» **Task item**: Print exactly the lines that run from the first line of the material to the line containing "accommodating. There were multiple", both ends included, and skip the pictures.

──────

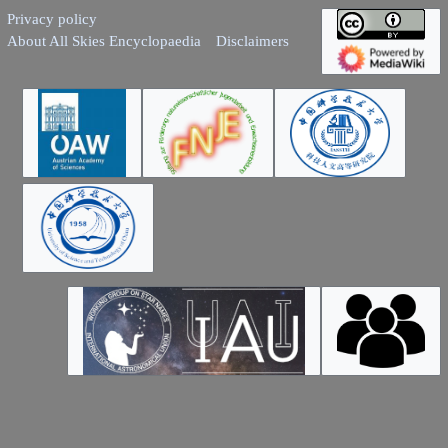
Privacy policy
About All Skies Encyclopaedia
Disclaimers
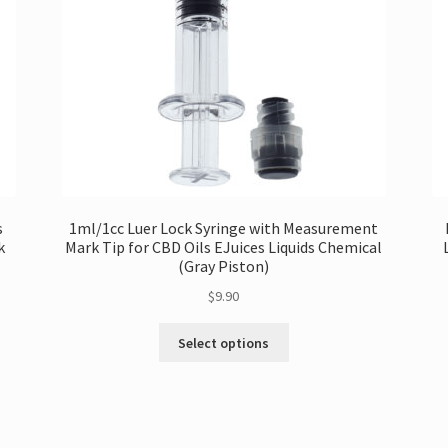
s
1ml/1cc Luer Lock Syringe with Measurement
k
Mark Tip for CBD Oils EJuices Liquids Chemical
(Gray Piston)
$
9.90
This
Select options
product
has
multiple
variants.
The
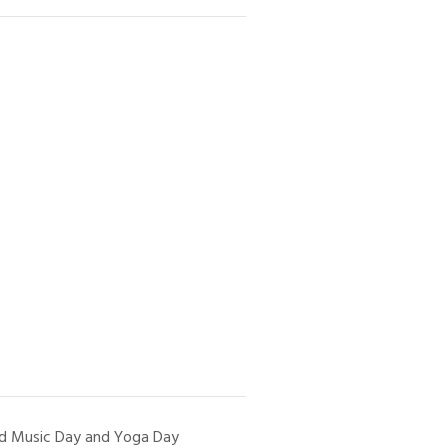
d Music Day and Yoga Day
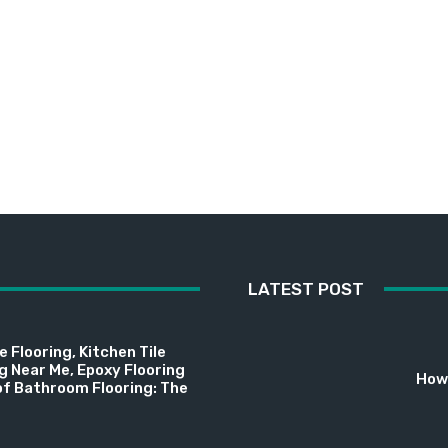
LATEST POST
 Flooring, Kitchen Tile
ng Near Me, Epoxy Flooring
How 
f Bathroom Flooring: The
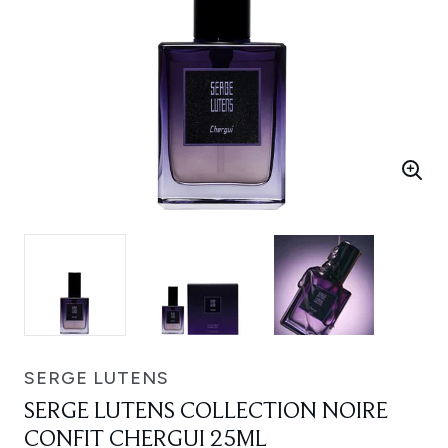
SERGE LUTENS
SERGE LUTENS COLLECTION NOIRE
CONFIT CHERGUI 25ML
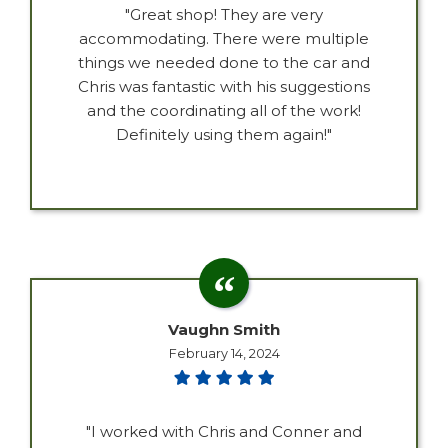
"Great shop! They are very
accommodating. There were multiple
things we needed done to the car and
Chris was fantastic with his suggestions
and the coordinating all of the work!
Definitely using them again!"
Vaughn Smith
February 14, 2024
"I worked with Chris and Conner and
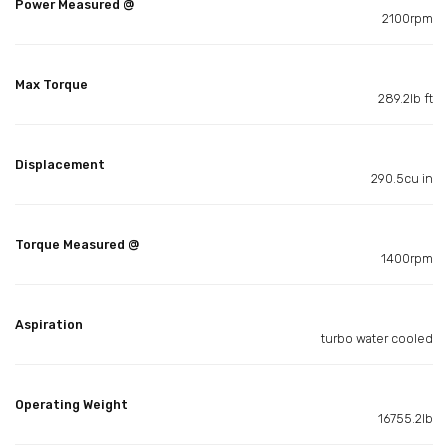
Power Measured @
2100rpm
Max Torque
289.2lb ft
Displacement
290.5cu in
Torque Measured @
1400rpm
Aspiration
turbo water cooled
Operating Weight
16755.2lb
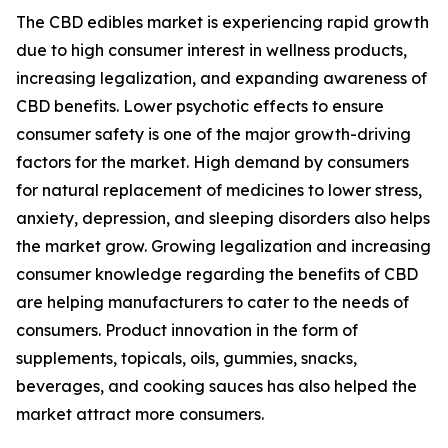
The CBD edibles market is experiencing rapid growth
due to high consumer interest in wellness products,
increasing legalization, and expanding awareness of
CBD benefits. Lower psychotic effects to ensure
consumer safety is one of the major growth-driving
factors for the market. High demand by consumers
for natural replacement of medicines to lower stress,
anxiety, depression, and sleeping disorders also helps
the market grow. Growing legalization and increasing
consumer knowledge regarding the benefits of CBD
are helping manufacturers to cater to the needs of
consumers. Product innovation in the form of
supplements, topicals, oils, gummies, snacks,
beverages, and cooking sauces has also helped the
market attract more consumers.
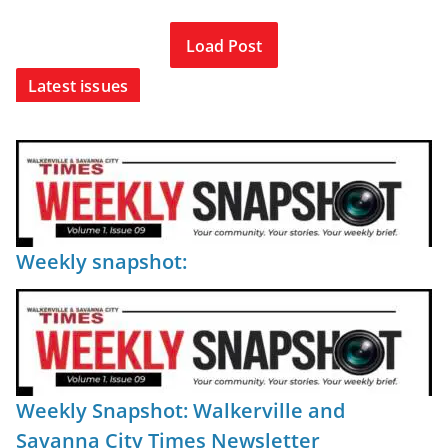
Load Post
Latest issues
Weekly snapshot:
Weekly Snapshot: Walkerville and
Savanna City Times Newsletter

──────

» **Result for this task**:
Privacy policy
About All Skies Encyclopaedia
Disclaimers
s
1ml/1cc Luer Lock Syringe with Measurement
k
Mark Tip for CBD Oils EJuices Liquids Chemical
(Gray Piston)
$
9.90
This
Select options
product
has
multiple
variants.
The
d Music Day and Yoga Day
LATEST POST
 Flooring, Kitchen Tile
ng Near Me, Epoxy Flooring
How 
f Bathroom Flooring: The
SERGE LUTENS
SERGE LUTENS COLLECTION NOIRE
CONFIT CHERGUI 25ML
"Great shop! They are very
accommodating. There were multiple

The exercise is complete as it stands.